NYTW Panel #4 tonight

The fourth and final New York Theatre Workshop panel is tonight. I myself won't be going. (I'll be a few blocks away at Stuff Happens, as it happens.) But if you go, please do share your opinions and observations in Comments here.

Here's tonight's details:

The "C Word": Is Contextualizing A Work of Art Essential to its Reception?
Can a work of art stand on its own? Is knowing the historical, cultural, political, and social background of the artwork important to deepening understanding? Dramaturgs and educational leaders present highly different views on the subject.
Participants: Mark Bly (Senior Dramaturg, Arena Stage, Washington, D.C.), Jayme Koszyn (President/Founder, Jayme Koszyn Consulting), Michael Lupu (Senior Dramaturg, Guthrie Theatre, Minneapolis)

Moderator: Karen Newman, Professor of English Literature, New York University

Hm, "C-Word." Where have I heard that phrase recently...

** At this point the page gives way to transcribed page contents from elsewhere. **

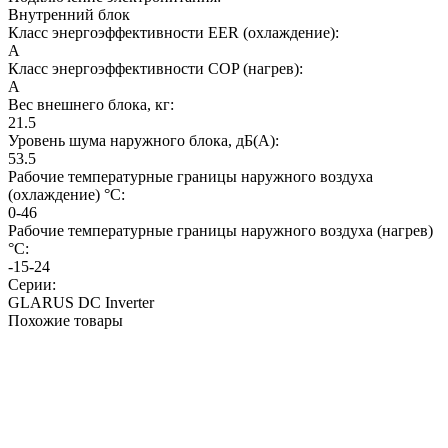
Внутренний блок
Класс энергоэффективности EER (охлаждение):
A
Класс энергоэффективности COP (нагрев):
A
Вес внешнего блока, кг:
21.5
Уровень шума наружного блока, дБ(А):
53.5
Рабочие температурные границы наружного воздуха
(охлаждение) °C:
0-46
Рабочие температурные границы наружного воздуха (нагрев)
°C:
-15-24
Серии:
GLARUS DC Inverter
Похожие товары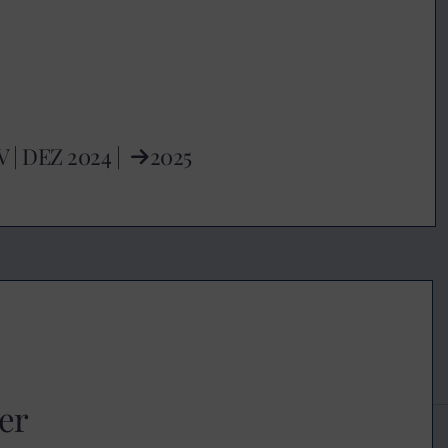
V
|
DEZ
2024 |
2025
er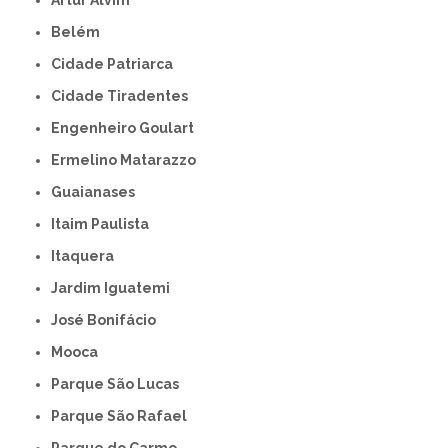
Artur Alvim
Belém
Cidade Patriarca
Cidade Tiradentes
Engenheiro Goulart
Ermelino Matarazzo
Guaianases
Itaim Paulista
Itaquera
Jardim Iguatemi
José Bonifácio
Mooca
Parque São Lucas
Parque São Rafael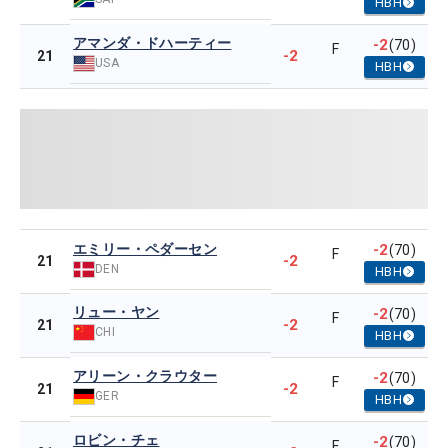
HBH
アマンダ・ドハーティー
-2
(70)
F
-2
21
USA
HBH
エミリー・ペダーセン
-2
(70)
F
-2
21
DEN
HBH
リュー・ヤン
-2
(70)
F
-2
21
CHI
HBH
アリーン・クラウター
-2
(70)
F
-2
21
GER
HBH
ロビン・チェ
-2
(70)
F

Seriously, the chance to see Mark Bly alone is worth any dramaturg's time. I'll be especially curious what he has to say. Then again, as dramaturgs I expect all these folks to defend all kinds of "context" since that's what dramaturg's do! But dramaturgs should also know better than anyone that all their painstaking contextual work is routinely tossed aside by an indifferent director or playwright. And you learn to live with that. Your research is always in service of the play and the production.

Here's a good index card question for anyone who wants it: In your experiences, would you say "My Name is Rachel Corrie" is the first play ever put off for more dramaturgy?

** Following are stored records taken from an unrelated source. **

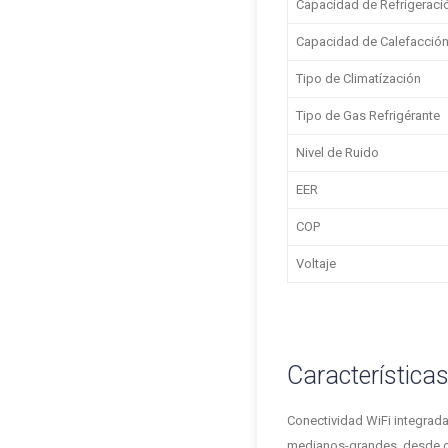
Capacidad de Refrigeraci
Capacidad de Calefacció
Tipo de Climatízación
Tipo de Gas Refrigérante
Nivel de Ruido
EER
COP
Voltaje
Característica
Conectividad WiFi integrada
medianos-grandes, desde cu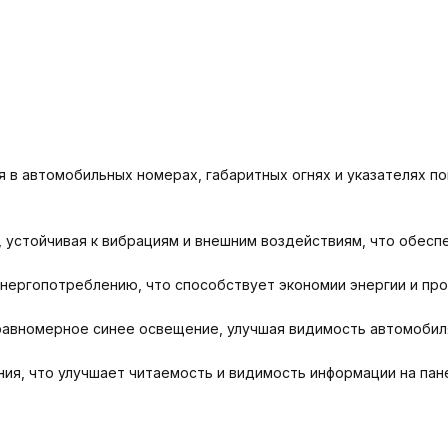
 в автомобильных номерах, габаритных огнях и указателях п
 устойчивая к вибрациям и внешним воздействиям, что обесп
нергопотреблению, что способствует экономии энергии и пр
вномерное синее освещение, улучшая видимость автомобиля 
ия, что улучшает читаемость и видимость информации на пан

In my account of last night, I naturally realize I left out a lot. (And see the previous comments here for some perspectives taking issue with my own.) Let me add some quick addendums while they're still fresh.

I'm sorry for neglecting Irondale's Terry Greiss entirely. He was certainly an engaging speaker. Just not there really to address "Rachel Corrie." But he did offer a nice little soundbite: that a political play is "not a play about Nazis anymore, but a play about the Nazi in us."

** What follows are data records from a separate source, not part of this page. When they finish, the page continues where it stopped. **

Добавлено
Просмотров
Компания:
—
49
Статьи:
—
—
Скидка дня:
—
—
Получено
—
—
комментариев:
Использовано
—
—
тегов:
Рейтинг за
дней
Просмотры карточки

It has been telling that in both sessions I attended, the analogies Nicola kept reaching for of "controversial" work he had done in the past were really cases of aesthetics more than politics: producing "More Stately Mansions" against the O'Neill estate's wishes, for instance. He even brought up Bach at Leipzig in an example of an author unfairly criticized since Itamar Moses was given lots of PR as the next Tom Stoppard only to see the comparison held against him. I found these totally unrelated to the issue at hand. Alisa Solomon proposed a better counterpart from NYTW's production history: Paul Rudnick's Most Fabulous Story Ever Told which mischievously retold Genesis with "Adam and Steve." Of course no one like the Family Research Council was invited to give a talkback, she rightly pointed out.

I also didn't mean to imply the only audience shout-outs were for those calling for the heads of The Jews. Yet again, someone asked Jim Nicola why his proposed contextualization process would have taken so long. An older man concurred "It doesn't make sense!" He could barely be restrained by his wife in entreating NYTW to take on the responsibility of presenting difficult material, proudly without apology. The most sentient comment, for my money, came at the end by a young actress in the back, who, without grudge or malice, tried to explain how important she felt it would be for NYTW to simply acknowledge that people were upset for what is, in principle, a very good reason--even if they deny the particular charges against them. She was absolutely right that the anger being expressed stemmed from this frustration of not being fully acknowledged and respected in all the company's communiques and the setup of the panels themselves.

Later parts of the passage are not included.